### Directions
The answer must be every line from the entries below that includes "OriginalPhoto".

╭─ Information

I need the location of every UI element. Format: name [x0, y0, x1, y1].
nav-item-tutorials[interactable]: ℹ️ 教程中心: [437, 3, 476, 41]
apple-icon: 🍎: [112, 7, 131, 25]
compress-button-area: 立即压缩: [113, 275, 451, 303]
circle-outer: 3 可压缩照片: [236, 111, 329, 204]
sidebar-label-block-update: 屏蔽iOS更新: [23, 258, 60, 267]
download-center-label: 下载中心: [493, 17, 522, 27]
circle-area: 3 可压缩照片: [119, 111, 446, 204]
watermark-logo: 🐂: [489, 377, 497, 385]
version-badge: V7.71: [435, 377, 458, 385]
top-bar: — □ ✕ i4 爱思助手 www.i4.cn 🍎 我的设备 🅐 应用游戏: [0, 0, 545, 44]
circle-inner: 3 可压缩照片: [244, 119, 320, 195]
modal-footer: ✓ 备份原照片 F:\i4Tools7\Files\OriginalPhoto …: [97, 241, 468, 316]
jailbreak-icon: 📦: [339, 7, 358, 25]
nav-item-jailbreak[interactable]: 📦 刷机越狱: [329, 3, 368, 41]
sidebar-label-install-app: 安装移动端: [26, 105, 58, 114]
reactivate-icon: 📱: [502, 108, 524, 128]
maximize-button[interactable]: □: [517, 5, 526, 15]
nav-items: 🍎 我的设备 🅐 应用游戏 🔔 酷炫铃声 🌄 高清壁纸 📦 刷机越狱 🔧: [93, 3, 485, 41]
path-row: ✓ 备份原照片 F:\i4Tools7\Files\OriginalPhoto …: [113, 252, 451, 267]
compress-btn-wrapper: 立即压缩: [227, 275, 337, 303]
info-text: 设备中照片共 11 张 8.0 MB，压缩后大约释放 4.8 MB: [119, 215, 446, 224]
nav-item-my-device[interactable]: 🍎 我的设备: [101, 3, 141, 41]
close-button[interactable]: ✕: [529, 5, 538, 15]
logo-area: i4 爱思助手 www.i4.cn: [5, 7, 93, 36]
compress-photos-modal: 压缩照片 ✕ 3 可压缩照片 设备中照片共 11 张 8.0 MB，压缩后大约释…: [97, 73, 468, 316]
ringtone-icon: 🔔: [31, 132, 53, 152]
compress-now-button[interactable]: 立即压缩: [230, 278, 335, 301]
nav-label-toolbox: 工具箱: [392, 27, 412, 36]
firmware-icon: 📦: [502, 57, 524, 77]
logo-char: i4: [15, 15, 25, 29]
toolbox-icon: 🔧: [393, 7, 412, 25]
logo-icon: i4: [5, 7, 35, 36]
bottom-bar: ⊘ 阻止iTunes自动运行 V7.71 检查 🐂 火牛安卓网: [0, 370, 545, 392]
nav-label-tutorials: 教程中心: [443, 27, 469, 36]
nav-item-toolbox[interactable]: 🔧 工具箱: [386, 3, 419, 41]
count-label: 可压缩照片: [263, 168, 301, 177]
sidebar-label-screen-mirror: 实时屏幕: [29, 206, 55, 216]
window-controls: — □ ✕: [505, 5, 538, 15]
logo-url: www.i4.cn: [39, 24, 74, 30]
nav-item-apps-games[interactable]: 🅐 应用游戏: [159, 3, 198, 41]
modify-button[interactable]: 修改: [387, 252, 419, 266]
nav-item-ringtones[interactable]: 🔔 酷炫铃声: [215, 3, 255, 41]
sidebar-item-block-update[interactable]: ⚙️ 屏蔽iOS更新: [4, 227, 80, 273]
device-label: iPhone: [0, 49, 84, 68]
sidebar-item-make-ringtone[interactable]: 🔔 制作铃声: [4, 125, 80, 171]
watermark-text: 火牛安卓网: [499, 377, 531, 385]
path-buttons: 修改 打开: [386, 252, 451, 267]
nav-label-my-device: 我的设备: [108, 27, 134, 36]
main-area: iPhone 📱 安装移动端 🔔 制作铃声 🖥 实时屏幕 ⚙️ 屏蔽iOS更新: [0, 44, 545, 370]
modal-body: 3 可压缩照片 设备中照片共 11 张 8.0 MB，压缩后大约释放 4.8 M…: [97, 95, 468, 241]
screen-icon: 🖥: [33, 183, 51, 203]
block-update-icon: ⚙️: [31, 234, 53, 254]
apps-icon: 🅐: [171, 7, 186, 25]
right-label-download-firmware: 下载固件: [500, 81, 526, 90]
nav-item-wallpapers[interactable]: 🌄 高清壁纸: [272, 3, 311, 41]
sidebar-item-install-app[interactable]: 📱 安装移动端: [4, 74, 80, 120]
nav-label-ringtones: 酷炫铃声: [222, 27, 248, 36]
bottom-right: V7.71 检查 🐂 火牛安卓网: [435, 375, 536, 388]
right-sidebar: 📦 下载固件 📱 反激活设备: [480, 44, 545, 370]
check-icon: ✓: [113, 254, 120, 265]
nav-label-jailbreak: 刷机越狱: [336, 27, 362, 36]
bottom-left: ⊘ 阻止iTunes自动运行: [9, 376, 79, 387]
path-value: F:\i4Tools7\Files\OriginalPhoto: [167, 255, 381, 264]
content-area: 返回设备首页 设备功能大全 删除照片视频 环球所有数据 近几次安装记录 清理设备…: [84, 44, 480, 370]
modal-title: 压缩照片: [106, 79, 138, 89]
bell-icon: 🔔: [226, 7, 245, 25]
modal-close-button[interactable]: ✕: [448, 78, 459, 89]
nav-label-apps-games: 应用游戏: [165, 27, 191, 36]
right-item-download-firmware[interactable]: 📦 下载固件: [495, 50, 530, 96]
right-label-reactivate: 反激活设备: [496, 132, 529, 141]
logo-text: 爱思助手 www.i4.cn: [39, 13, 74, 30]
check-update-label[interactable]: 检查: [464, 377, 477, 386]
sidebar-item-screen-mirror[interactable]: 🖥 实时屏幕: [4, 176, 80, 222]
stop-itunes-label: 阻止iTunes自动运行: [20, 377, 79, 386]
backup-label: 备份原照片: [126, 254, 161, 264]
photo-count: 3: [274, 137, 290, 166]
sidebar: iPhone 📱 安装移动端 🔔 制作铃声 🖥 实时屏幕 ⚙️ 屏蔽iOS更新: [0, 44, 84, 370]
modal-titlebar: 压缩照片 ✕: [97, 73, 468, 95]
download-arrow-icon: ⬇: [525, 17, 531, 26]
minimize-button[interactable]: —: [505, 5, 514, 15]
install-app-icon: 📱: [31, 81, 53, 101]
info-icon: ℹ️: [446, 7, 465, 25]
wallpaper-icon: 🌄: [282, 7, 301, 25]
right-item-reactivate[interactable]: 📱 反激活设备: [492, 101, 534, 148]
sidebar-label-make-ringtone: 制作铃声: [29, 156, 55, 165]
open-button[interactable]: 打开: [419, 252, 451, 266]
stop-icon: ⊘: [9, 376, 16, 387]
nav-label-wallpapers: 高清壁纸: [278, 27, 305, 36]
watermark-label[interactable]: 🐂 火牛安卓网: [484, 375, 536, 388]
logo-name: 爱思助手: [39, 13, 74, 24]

╰─

### Response for this exercise
modal-footer: ✓ 备份原照片 F:\i4Tools7\Files\OriginalPhoto …: [97, 241, 468, 316]
path-row: ✓ 备份原照片 F:\i4Tools7\Files\OriginalPhoto …: [113, 252, 451, 267]
path-value: F:\i4Tools7\Files\OriginalPhoto: [167, 255, 381, 264]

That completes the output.